> [PROVIDED INFORMATION]
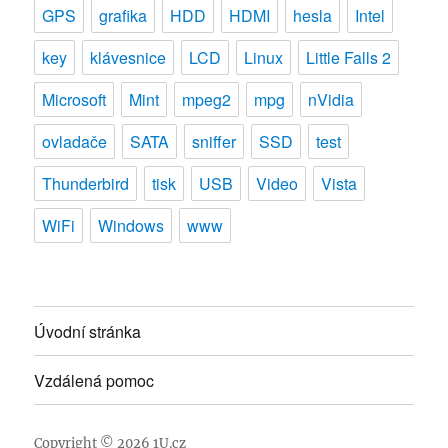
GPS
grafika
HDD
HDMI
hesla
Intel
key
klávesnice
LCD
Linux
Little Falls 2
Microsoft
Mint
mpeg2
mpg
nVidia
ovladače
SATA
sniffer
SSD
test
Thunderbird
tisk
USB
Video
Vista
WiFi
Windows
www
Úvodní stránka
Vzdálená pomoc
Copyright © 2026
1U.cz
---
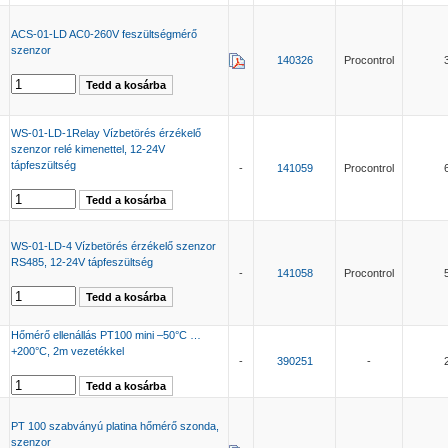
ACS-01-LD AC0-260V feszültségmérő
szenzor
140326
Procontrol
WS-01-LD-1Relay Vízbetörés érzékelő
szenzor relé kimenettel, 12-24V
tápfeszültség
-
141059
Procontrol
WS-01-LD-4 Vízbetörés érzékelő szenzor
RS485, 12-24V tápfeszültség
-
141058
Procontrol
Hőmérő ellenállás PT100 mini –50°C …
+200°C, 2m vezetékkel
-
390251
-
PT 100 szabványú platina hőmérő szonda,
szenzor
* * *
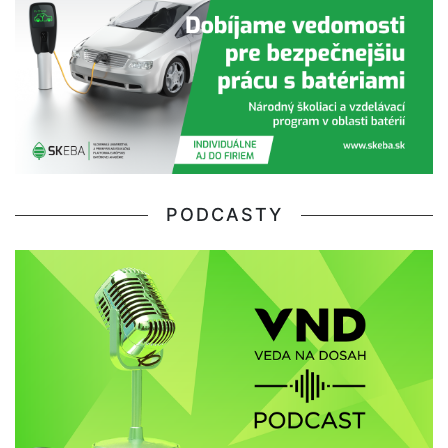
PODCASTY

> [THE PROBLEM]
How many lines in the listing contain the word "Vízbetörés"? Answer with the count and nothing else.

> [YOUR RESPONSE]
2